(Saved entries)
——————————

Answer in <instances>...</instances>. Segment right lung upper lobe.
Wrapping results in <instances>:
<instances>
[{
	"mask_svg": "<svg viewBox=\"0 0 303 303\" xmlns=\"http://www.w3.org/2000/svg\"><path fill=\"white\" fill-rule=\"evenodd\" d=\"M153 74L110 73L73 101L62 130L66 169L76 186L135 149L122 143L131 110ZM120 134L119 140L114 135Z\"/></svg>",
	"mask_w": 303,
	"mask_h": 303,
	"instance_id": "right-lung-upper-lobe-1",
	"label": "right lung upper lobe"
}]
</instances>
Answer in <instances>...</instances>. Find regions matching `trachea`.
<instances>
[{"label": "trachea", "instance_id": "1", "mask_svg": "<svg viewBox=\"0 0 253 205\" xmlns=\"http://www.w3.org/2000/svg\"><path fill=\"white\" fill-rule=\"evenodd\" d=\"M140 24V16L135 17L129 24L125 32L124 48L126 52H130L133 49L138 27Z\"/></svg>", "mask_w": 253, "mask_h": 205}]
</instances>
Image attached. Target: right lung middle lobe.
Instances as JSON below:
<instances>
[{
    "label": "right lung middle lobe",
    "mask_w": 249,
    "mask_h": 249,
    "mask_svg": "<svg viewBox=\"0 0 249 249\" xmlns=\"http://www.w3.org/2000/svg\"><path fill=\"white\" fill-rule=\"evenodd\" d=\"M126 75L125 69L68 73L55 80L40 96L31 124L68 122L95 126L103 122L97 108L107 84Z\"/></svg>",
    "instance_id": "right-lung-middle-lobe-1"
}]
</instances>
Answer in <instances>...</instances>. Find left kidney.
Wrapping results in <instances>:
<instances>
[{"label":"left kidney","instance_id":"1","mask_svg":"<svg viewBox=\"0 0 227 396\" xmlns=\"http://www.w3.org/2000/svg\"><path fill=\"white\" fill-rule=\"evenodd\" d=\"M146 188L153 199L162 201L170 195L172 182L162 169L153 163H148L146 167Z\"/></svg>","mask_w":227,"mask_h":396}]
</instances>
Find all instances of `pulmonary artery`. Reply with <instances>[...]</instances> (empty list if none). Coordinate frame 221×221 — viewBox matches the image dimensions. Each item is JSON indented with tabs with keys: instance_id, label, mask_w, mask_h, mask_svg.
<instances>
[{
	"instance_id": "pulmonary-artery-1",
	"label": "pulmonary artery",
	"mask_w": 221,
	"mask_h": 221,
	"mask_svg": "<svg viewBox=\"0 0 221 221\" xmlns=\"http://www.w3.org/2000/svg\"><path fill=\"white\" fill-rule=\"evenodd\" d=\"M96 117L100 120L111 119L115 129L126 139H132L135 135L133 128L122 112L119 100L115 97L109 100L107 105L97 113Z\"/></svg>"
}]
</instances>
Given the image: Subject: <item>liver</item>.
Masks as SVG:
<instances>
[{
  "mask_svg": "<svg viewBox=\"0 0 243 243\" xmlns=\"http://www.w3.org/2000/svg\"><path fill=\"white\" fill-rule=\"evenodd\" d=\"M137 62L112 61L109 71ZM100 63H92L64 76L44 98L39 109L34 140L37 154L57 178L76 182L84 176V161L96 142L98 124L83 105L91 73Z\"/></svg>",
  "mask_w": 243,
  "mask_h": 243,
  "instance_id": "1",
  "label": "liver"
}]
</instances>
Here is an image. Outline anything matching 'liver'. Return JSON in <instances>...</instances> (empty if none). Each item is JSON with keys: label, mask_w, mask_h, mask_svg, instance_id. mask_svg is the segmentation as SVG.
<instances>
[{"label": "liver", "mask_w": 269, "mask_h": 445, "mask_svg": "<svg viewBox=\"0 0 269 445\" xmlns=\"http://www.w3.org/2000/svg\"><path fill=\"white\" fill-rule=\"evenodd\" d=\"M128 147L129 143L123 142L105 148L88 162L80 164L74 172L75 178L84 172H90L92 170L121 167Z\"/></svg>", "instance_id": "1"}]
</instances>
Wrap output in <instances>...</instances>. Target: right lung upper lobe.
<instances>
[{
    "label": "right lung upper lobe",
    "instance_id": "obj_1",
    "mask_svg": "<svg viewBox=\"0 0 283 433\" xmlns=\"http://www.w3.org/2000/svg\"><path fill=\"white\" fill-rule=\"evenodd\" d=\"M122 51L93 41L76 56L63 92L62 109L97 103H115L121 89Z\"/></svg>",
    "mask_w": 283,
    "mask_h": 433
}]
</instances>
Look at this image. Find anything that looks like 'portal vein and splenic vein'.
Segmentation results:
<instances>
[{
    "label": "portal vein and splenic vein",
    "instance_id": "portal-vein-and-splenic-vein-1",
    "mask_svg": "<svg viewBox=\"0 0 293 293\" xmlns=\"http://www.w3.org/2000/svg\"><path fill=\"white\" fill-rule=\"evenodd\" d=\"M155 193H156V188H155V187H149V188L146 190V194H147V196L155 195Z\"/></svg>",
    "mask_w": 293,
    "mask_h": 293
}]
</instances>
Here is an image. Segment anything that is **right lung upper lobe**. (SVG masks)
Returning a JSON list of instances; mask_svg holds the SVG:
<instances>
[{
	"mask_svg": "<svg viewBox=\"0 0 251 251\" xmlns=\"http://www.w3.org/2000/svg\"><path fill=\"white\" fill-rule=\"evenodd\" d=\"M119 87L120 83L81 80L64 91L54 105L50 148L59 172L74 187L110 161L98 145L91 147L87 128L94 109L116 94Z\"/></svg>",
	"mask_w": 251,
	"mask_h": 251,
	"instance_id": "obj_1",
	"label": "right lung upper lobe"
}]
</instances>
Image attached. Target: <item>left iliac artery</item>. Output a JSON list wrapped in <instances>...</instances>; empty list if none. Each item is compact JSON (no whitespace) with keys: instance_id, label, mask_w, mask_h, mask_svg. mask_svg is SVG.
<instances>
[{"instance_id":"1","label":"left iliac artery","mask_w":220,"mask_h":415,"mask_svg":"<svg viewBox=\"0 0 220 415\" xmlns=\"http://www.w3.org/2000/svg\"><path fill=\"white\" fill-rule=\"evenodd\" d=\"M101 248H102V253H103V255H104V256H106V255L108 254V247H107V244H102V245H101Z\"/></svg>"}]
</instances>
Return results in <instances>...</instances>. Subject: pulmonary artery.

——————————

_Work order_: The records above must each be restated exactly as they stand.

_Answer to the exercise_:
Answer in <instances>...</instances>. Segment right lung upper lobe.
Wrapping results in <instances>:
<instances>
[{
	"mask_svg": "<svg viewBox=\"0 0 303 303\" xmlns=\"http://www.w3.org/2000/svg\"><path fill=\"white\" fill-rule=\"evenodd\" d=\"M153 74L110 73L73 101L62 130L66 169L76 186L135 149L122 143L131 110ZM120 134L119 140L114 135Z\"/></svg>",
	"mask_w": 303,
	"mask_h": 303,
	"instance_id": "right-lung-upper-lobe-1",
	"label": "right lung upper lobe"
}]
</instances>
Answer in <instances>...</instances>. Find regions matching `trachea`.
<instances>
[{"label": "trachea", "instance_id": "1", "mask_svg": "<svg viewBox=\"0 0 253 205\" xmlns=\"http://www.w3.org/2000/svg\"><path fill=\"white\" fill-rule=\"evenodd\" d=\"M140 24V16L135 17L129 24L125 32L124 48L126 52H130L133 49L138 27Z\"/></svg>", "mask_w": 253, "mask_h": 205}]
</instances>
Image attached. Target: right lung middle lobe.
Instances as JSON below:
<instances>
[{
    "label": "right lung middle lobe",
    "mask_w": 249,
    "mask_h": 249,
    "mask_svg": "<svg viewBox=\"0 0 249 249\" xmlns=\"http://www.w3.org/2000/svg\"><path fill=\"white\" fill-rule=\"evenodd\" d=\"M126 75L125 69L68 73L55 80L40 96L31 124L68 122L95 126L103 122L97 108L107 84Z\"/></svg>",
    "instance_id": "right-lung-middle-lobe-1"
}]
</instances>
Answer in <instances>...</instances>. Find left kidney.
Wrapping results in <instances>:
<instances>
[{"label":"left kidney","instance_id":"1","mask_svg":"<svg viewBox=\"0 0 227 396\" xmlns=\"http://www.w3.org/2000/svg\"><path fill=\"white\" fill-rule=\"evenodd\" d=\"M146 188L153 199L162 201L170 195L172 182L162 169L153 163H148L146 167Z\"/></svg>","mask_w":227,"mask_h":396}]
</instances>
Find all instances of `pulmonary artery`. Reply with <instances>[...]</instances> (empty list if none). Coordinate frame 221×221 — viewBox matches the image dimensions. Each item is JSON indented with tabs with keys: instance_id, label, mask_w, mask_h, mask_svg.
<instances>
[{
	"instance_id": "pulmonary-artery-1",
	"label": "pulmonary artery",
	"mask_w": 221,
	"mask_h": 221,
	"mask_svg": "<svg viewBox=\"0 0 221 221\" xmlns=\"http://www.w3.org/2000/svg\"><path fill=\"white\" fill-rule=\"evenodd\" d=\"M96 117L100 120L111 119L115 129L126 139H132L135 135L133 128L122 112L119 100L115 97L109 100L107 105L97 113Z\"/></svg>"
}]
</instances>
Given the image: Subject: <item>liver</item>.
Masks as SVG:
<instances>
[{
  "mask_svg": "<svg viewBox=\"0 0 243 243\" xmlns=\"http://www.w3.org/2000/svg\"><path fill=\"white\" fill-rule=\"evenodd\" d=\"M137 62L112 61L109 71ZM100 63H92L64 76L44 98L39 109L34 140L37 154L57 178L76 182L84 176V161L96 142L98 124L83 105L91 73Z\"/></svg>",
  "mask_w": 243,
  "mask_h": 243,
  "instance_id": "1",
  "label": "liver"
}]
</instances>
Here is an image. Outline anything matching 'liver'. Return JSON in <instances>...</instances> (empty if none). Each item is JSON with keys: label, mask_w, mask_h, mask_svg, instance_id. mask_svg is the segmentation as SVG.
<instances>
[{"label": "liver", "mask_w": 269, "mask_h": 445, "mask_svg": "<svg viewBox=\"0 0 269 445\" xmlns=\"http://www.w3.org/2000/svg\"><path fill=\"white\" fill-rule=\"evenodd\" d=\"M128 147L129 143L123 142L105 148L88 162L80 164L74 172L75 178L84 172H90L92 170L121 167Z\"/></svg>", "instance_id": "1"}]
</instances>
Wrap output in <instances>...</instances>. Target: right lung upper lobe.
<instances>
[{
    "label": "right lung upper lobe",
    "instance_id": "obj_1",
    "mask_svg": "<svg viewBox=\"0 0 283 433\" xmlns=\"http://www.w3.org/2000/svg\"><path fill=\"white\" fill-rule=\"evenodd\" d=\"M122 51L93 41L76 56L63 92L62 109L97 103H115L121 89Z\"/></svg>",
    "mask_w": 283,
    "mask_h": 433
}]
</instances>
Look at this image. Find anything that looks like 'portal vein and splenic vein'.
Segmentation results:
<instances>
[{
    "label": "portal vein and splenic vein",
    "instance_id": "portal-vein-and-splenic-vein-1",
    "mask_svg": "<svg viewBox=\"0 0 293 293\" xmlns=\"http://www.w3.org/2000/svg\"><path fill=\"white\" fill-rule=\"evenodd\" d=\"M155 193H156V188H155V187H149V188L146 190V194H147V196L155 195Z\"/></svg>",
    "mask_w": 293,
    "mask_h": 293
}]
</instances>
Here is an image. Segment anything that is **right lung upper lobe**. (SVG masks)
Returning a JSON list of instances; mask_svg holds the SVG:
<instances>
[{
	"mask_svg": "<svg viewBox=\"0 0 251 251\" xmlns=\"http://www.w3.org/2000/svg\"><path fill=\"white\" fill-rule=\"evenodd\" d=\"M119 87L120 83L81 80L64 91L54 105L50 148L59 172L74 187L110 161L98 145L91 147L87 128L94 109L116 94Z\"/></svg>",
	"mask_w": 251,
	"mask_h": 251,
	"instance_id": "obj_1",
	"label": "right lung upper lobe"
}]
</instances>
Image attached. Target: <item>left iliac artery</item>. Output a JSON list wrapped in <instances>...</instances>; empty list if none. Each item is compact JSON (no whitespace) with keys: instance_id, label, mask_w, mask_h, mask_svg. mask_svg is SVG.
<instances>
[{"instance_id":"1","label":"left iliac artery","mask_w":220,"mask_h":415,"mask_svg":"<svg viewBox=\"0 0 220 415\" xmlns=\"http://www.w3.org/2000/svg\"><path fill=\"white\" fill-rule=\"evenodd\" d=\"M101 248H102V253H103V255H104V256H106V255L108 254V247H107V244H102V245H101Z\"/></svg>"}]
</instances>
Return results in <instances>...</instances>. Subject: pulmonary artery.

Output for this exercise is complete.